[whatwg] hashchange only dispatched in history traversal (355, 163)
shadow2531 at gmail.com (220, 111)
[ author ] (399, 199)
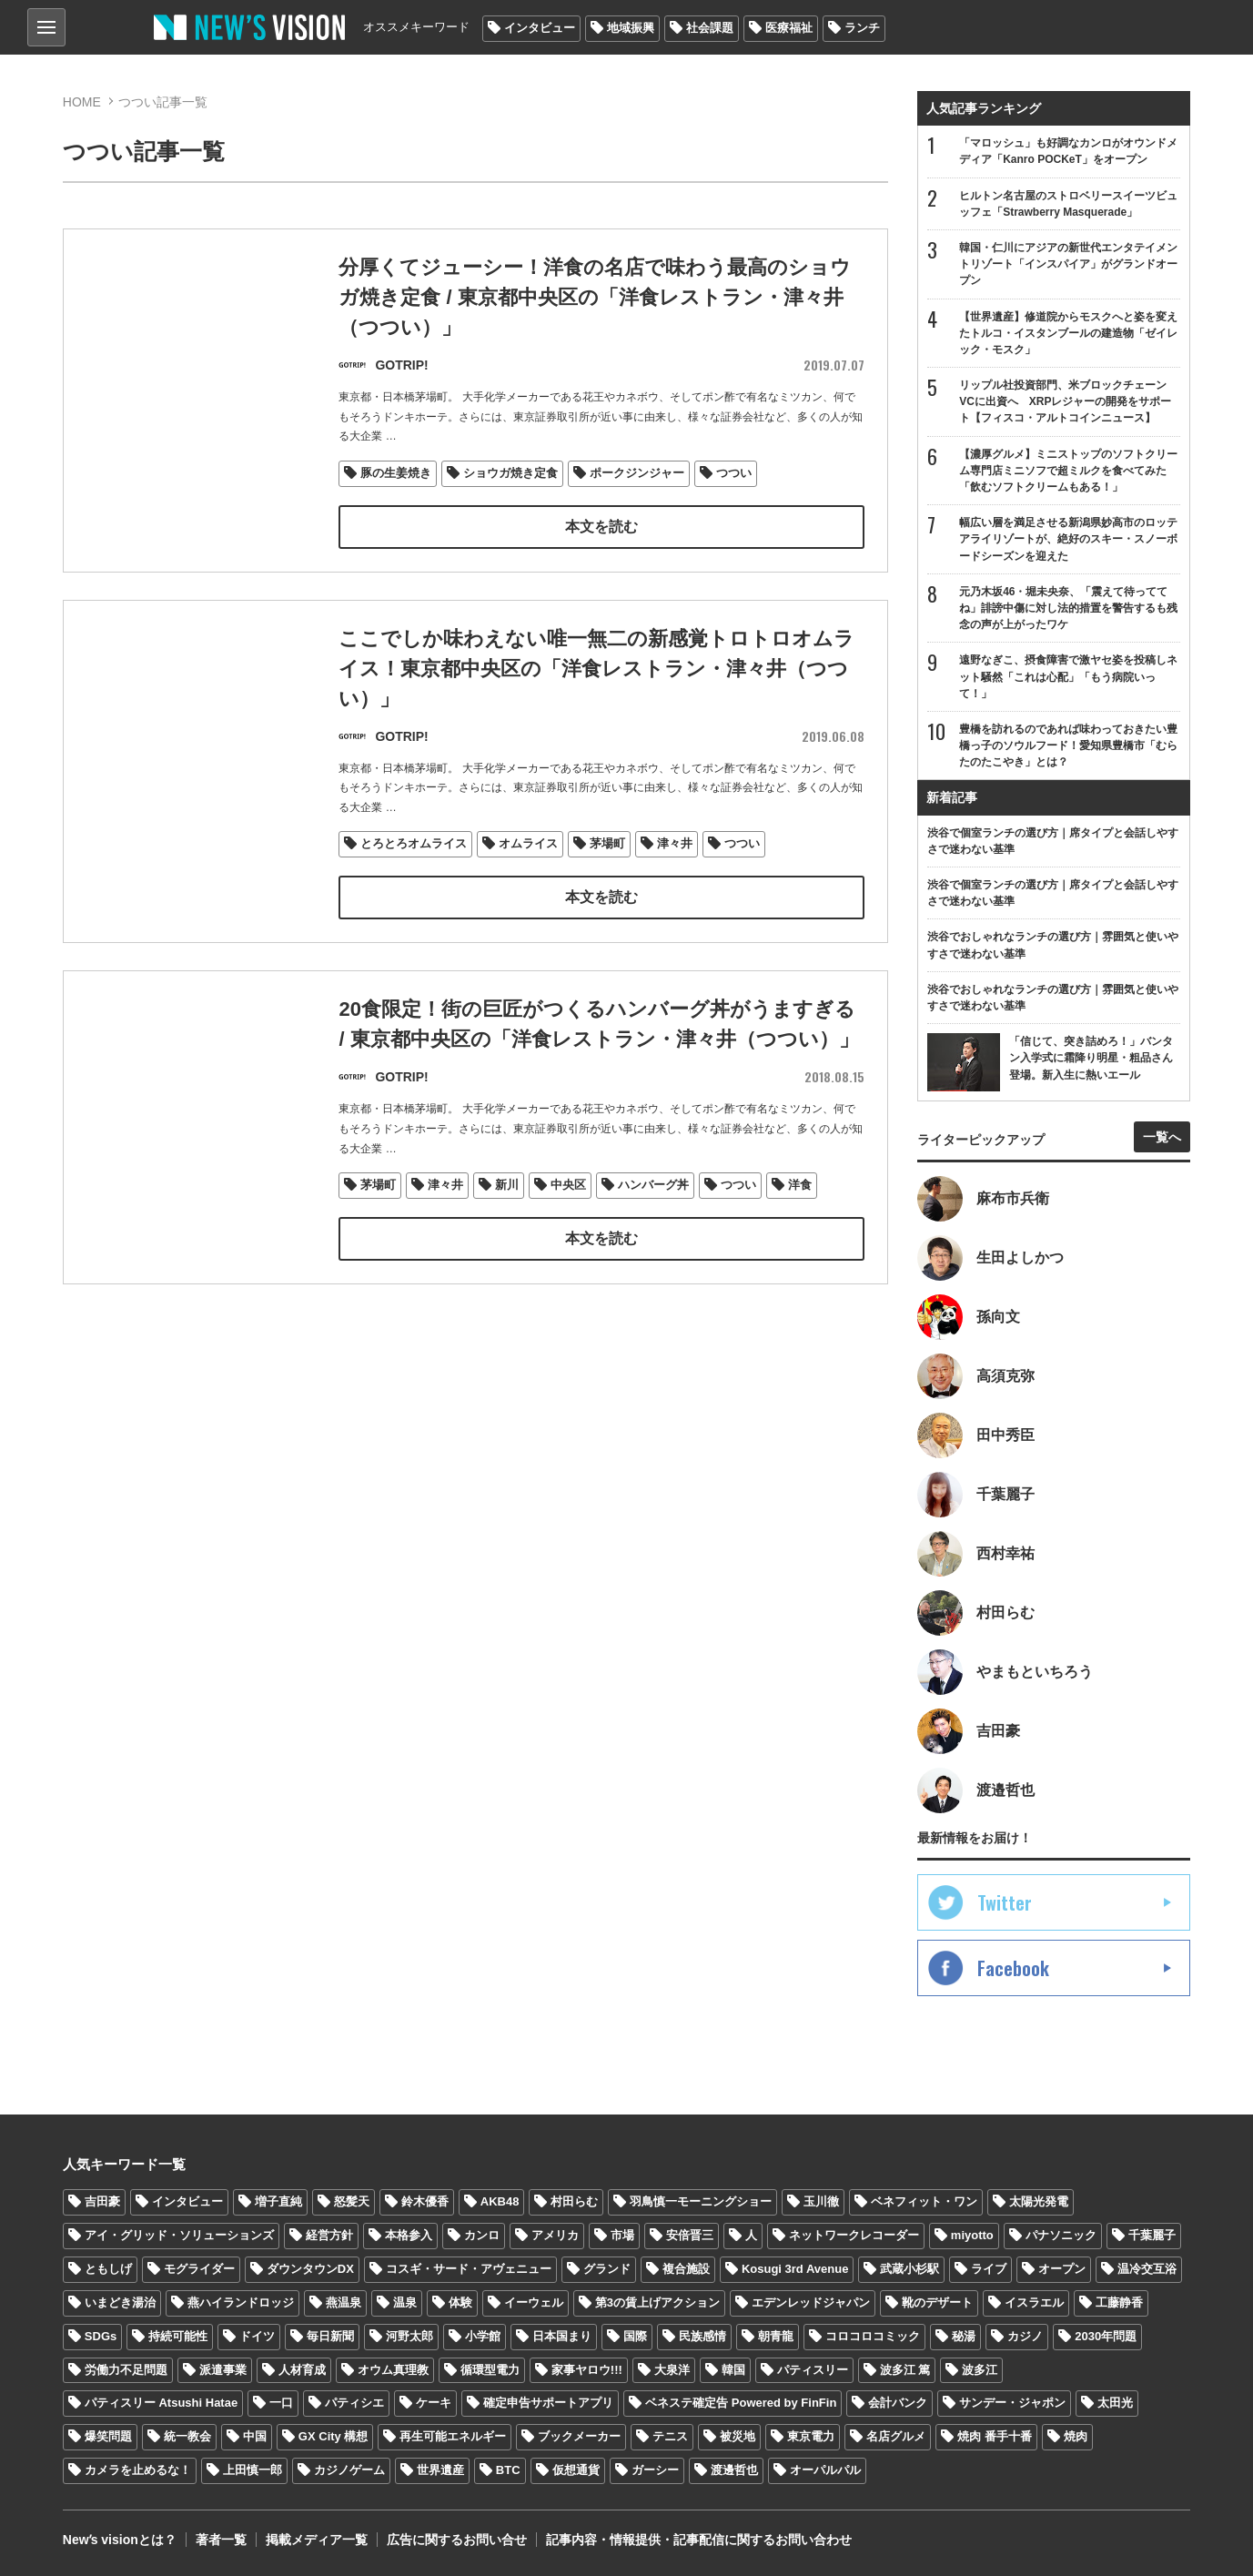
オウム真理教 (393, 2370)
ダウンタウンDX (310, 2269)
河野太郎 (409, 2336)
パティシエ (354, 2402)
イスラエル (1034, 2302)
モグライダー (199, 2269)
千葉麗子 (1152, 2235)
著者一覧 (221, 2539)
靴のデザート (937, 2302)
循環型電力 (490, 2370)
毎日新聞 (330, 2336)
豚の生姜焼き (395, 474)
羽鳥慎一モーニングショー (701, 2201)
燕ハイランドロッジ (240, 2302)
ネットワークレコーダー (854, 2235)
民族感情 (702, 2336)
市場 (622, 2235)
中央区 (568, 1219)
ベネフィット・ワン (924, 2201)
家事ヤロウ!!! (586, 2370)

# # # # #

▸ **Exercise directions**
Write out, exactly as given, the line containing "循環型電力 (490, 2370)" and every line after it to the end of the records. Include nothing else.

▸ **Answer box**
循環型電力 (490, 2370)
毎日新聞 (330, 2336)
豚の生姜焼き (395, 474)
羽鳥慎一モーニングショー (701, 2201)
燕ハイランドロッジ (240, 2302)
ネットワークレコーダー (854, 2235)
民族感情 (702, 2336)
市場 (622, 2235)
中央区 (568, 1219)
ベネフィット・ワン (924, 2201)
家事ヤロウ!!! (586, 2370)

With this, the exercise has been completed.